In AI, the term refers to the learned message protocols developed by communicating neural agents in RL (Reinforcement Learning) or MARL (Multi-Agent Reinforcement Learning) settings, where differentiable or discretized channels (e.g., Gumbel-Softmax or straight-through estimators over symbol vocabularies) enable agents to discover signaling schemes that optimize reward; these codes exhibit properties studied in game-theoretic signaling (e.g., Lewis signaling equilibria), information bottleneck trade-offs, and compositionality, and are analyzed via probing, topographic similarity, referential games, and translation models to natural language for interpretability and oversight.
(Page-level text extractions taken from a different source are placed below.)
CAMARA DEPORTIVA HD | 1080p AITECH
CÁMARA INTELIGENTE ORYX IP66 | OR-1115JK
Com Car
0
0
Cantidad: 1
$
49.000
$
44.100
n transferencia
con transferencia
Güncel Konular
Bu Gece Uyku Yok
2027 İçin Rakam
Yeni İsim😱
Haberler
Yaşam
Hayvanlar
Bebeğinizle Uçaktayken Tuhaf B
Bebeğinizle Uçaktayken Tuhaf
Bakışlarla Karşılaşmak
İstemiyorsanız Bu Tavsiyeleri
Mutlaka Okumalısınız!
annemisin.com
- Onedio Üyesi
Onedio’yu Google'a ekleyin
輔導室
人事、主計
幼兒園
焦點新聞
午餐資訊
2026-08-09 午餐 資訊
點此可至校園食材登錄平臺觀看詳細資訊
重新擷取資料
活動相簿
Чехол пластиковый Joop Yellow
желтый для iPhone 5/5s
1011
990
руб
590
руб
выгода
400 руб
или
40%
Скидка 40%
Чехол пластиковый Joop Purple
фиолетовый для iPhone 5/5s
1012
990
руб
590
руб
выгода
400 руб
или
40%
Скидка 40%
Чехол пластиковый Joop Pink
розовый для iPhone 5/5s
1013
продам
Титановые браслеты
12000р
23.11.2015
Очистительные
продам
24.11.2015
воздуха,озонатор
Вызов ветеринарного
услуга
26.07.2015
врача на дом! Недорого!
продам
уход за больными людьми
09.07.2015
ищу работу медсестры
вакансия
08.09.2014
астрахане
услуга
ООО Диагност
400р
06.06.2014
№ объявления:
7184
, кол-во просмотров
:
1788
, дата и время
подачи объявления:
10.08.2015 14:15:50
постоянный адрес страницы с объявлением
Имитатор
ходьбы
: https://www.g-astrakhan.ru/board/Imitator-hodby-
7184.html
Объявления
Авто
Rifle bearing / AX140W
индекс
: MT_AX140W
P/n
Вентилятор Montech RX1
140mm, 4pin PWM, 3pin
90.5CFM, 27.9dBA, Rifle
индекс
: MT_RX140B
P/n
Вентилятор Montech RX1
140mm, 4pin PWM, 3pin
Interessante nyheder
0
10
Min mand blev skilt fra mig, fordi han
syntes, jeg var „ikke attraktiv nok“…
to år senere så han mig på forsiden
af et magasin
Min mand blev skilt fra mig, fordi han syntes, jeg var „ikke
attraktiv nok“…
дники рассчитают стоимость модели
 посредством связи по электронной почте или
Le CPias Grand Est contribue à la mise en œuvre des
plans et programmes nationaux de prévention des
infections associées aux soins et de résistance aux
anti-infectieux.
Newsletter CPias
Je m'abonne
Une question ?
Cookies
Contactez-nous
Practically, neuralese underpins coordination in multi-robot systems, emergent tool use, and decentralized control, while theoretically it serves as a testbed for understanding how structured communication arises under inductive biases, pressures for generalization, and environmental symmetries; current research targets aligning these emergent languages with human semantics (e.g., via auxiliary supervision, pragmatic reasoning, or translation bridges) and mitigating risks such as covert channels and reward-hacking through uninterpretable codes.

First use is commonly traced to 2017 in work explicitly framing “neuralese” and its translation, with popularity peaking circa 2017–2019 alongside the surge in emergent communication research in MARL (Multi-Agent Reinforcement Learning).

Key contributors include Jacob Andreas, Dan Klein, and Sergey Levine (who formalized and popularized the “Translating Neuralese” framing); Jakob N. Foerster and colleagues (deep differentiable communication in MARL); Igor Mordatch and Pieter Abbeel (emergent communication for embodied agents); and Angeliki Lazaridou and Marco Baroni (referential games and compositionality), with broader contributions from DeepMind and academic groups advancing evaluation metrics, grounding, and natural language alignment.